A manter-se esta intenção, o Ensino Secundário deixará de estar presente em todos os concelhos, ficando reduzido a apenas quatro

1. Reduzir o Ensino Secundário a apenas duas escolas no Funchal, uma a leste e outra a oeste da ilha, e ainda outra no Porto Santo, é a intenção a concretizar lá para 2026, segundo declarações de responsáveis regionais de Educação, face à gradual diminuição de população escolar... À falta de melhor estratégia para contrariar a descida demográfica, a solução é extinguir este nível de ensino em alguns locais... Medida de política educativa a acrescentar à discutível extinção, perdão, fusão de escolas públicas... Aos ouvidos ainda nos soam os discursos de congratulação, aquando de tantas inaugurações de escolas por essa ilha fora, algumas de duvidosa necessidade... E agora, em localidades marcadas por crescente despovoamento, decide-se encerrar o Ensino Secundário, esse reconhecido patamar mínimo de escolaridade e modernidade educativa, consagrado na Lei de Bases do Sistema Educativo, consensualmente aceite da direita à esquerda... E numa região onde mais de metade da população ativa não vai além do 3º ciclo do Ensino Básico...

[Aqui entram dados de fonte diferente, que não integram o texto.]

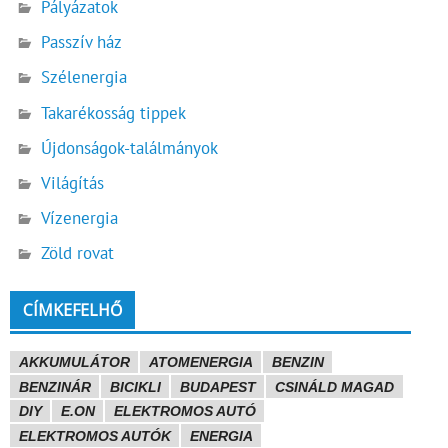
Pályázatok
Passzív ház
Szélenergia
Takarékosság tippek
Újdonságok-találmányok
Világítás
Vízenergia
Zöld rovat
CÍMKEFELHŐ
AKKUMULÁTOR
ATOMENERGIA
BENZIN
BENZINÁR
BICIKLI
BUDAPEST
CSINÁLD MAGAD
DIY
E.ON
ELEKTROMOS AUTÓ
ELEKTROMOS AUTÓK
ENERGIA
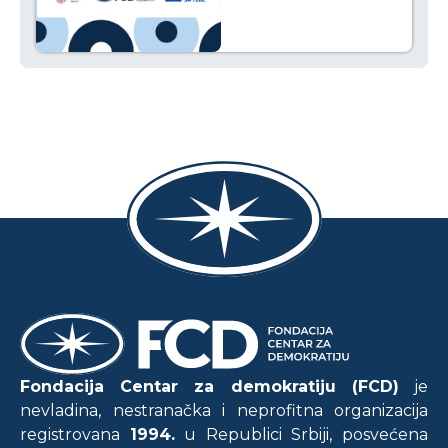
Fondacija Centar za demokratiju (FCD)
je
nevladina, nestranačka i neprofitna organizacija
registrovana
1994.
u Republici Srbiji, posvećena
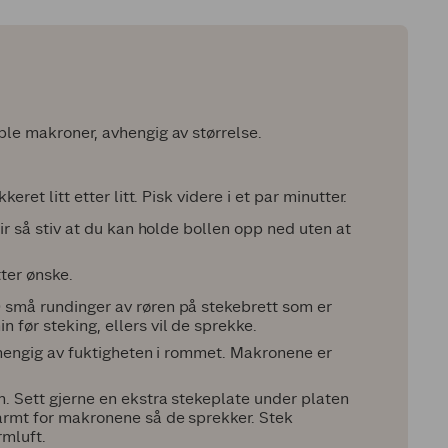
ble makroner, avhengig av størrelse.
.
eret litt etter litt. Pisk videre i et par minutter.
lir så stiv at du kan holde bollen opp ned uten at
ter ønske.
 små rundinger av røren på stekebrett som er
 før steking, ellers vil de sprekke.
avhengig av fuktigheten i rommet. Makronene er
n. Sett gjerne en ekstra stekeplate under platen
armt for makronene så de sprekker. Stek
mluft.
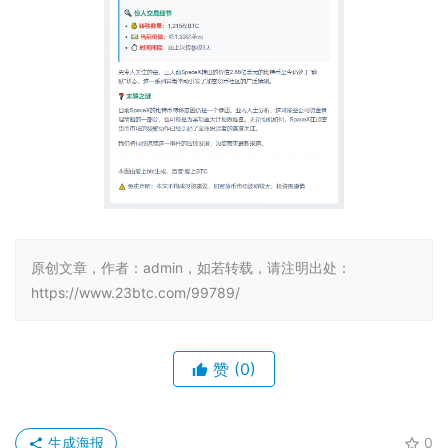
原创文章，作者：admin，如若转载，请注明出处：
https://www.23btc.com/99789/
赞
(0)
生成海报
0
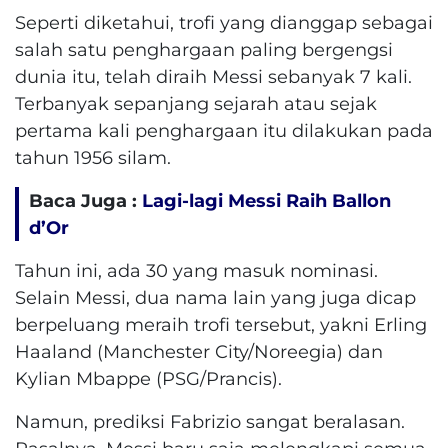
Seperti diketahui, trofi yang dianggap sebagai
salah satu penghargaan paling bergengsi
dunia itu, telah diraih Messi sebanyak 7 kali.
Terbanyak sepanjang sejarah atau sejak
pertama kali penghargaan itu dilakukan pada
tahun 1956 silam.
Baca Juga :
Lagi-lagi Messi Raih Ballon
d’Or
Tahun ini, ada 30 yang masuk nominasi.
Selain Messi, dua nama lain yang juga dicap
berpeluang meraih trofi tersebut, yakni Erling
Haaland (Manchester City/Noreegia) dan
Kylian Mbappe (PSG/Prancis).
Namun, prediksi Fabrizio sangat beralasan.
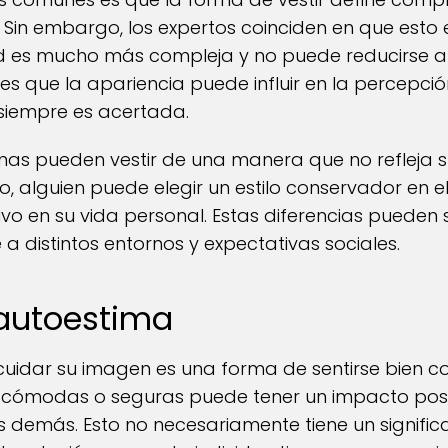
 Sin embargo, los expertos coinciden en que esto e
ad es mucho más compleja y no puede reducirse a 
to es que la apariencia puede influir en la percepción
siempre es acertada.
as pueden vestir de una manera que no refleja 
, alguien puede elegir un estilo conservador en e
vo en su vida personal. Estas diferencias pueden s
 distintos entornos y expectativas sociales.
 autoestima
idar su imagen es una forma de sentirse bien co
r cómodas o seguras puede tener un impacto posit
 demás. Esto no necesariamente tiene un signific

A manter-se esta intenção, o Ensino Secundário deixará de estar presente em todos os concelhos, ficando reduzido a apenas quatro. É claro que hoje há muitas vias rápidas e facilmente as pessoas poderão deslocar-se, argumenta-se. Já não estamos na Madeira de antigamente, quando só quem podia pagar colégio interno, moradia alternativa, ou tinha familiares a viver perto da cidade, podia seguir estudos. Não deixa de soar, todavia, a um entrave ao direito universal à Educação, uma das responsabilidades do Estado, consagradas na Constituição. Seguir-se-á o encerramento de outros serviços públicos, centros de Saúde, repartições públicas? É certo que cada vez temos menos crianças... Diminuem os nascimentos... Pelo menos nos espaços rurais... Sobram casas que vão ficando vazias de novos que, à falta de perspetiva de futuro partem em busca de rumo. Os velhos vão ficando até à demanda da etapa final da vida... Parece ser mais simples abdicar da escola... Menos despesa pública? Não se sabe a opinião de autarcas destas zonas sobre esta matéria, nem se terão sido consultados, mas não deixa de ser uma curiosa estratégia de desenvolvimento, ou repovoamento do desertificado espaço rural e da costa norte da ilha! Uma empresa privada não faria melhor...

2. Interessante é a indignação de certas figuras públicas face à degradação dos serviços de correios, com encerramento de estações, principalmente após a sua transformação de instituição de serviço público da responsabilidade do Estado, em empresa privada, na sequência da polémica venda efetuada pelo governo anterior. Que me lembre, (mas posso estar errada!), não vi essas mesmas figuras manifestarem-se contra essa decisão política; muito pelo contrário: tratava-se tão só de uma simples operação de liberalização de serviços, defensável para certos quadrantes da nossa racionalidade, onde o mercado podia operar e que traria, dizia-se, importantes lucros ao Estado. Atitude igual à liberalização do transporte aéreo para a Madeira, vão já dez anos: que era bom; que traria viagens baratas; que a concorrência entre as empresas transportadoras de e para o destino Madeira (uma urbe em termos populacionais igual a Nova Iorque!) faria baixar os preços dos bilhetes; e blá, blá, blá... A realidade está aí, com o direito à mobilidade refém das políticas de preços e das condições operacionais das transportadoras, acrescidas da meteorologia a que se junta a vergonhosa situação atual com a empresa concessionária do transporte aéreo para o Porto Santo...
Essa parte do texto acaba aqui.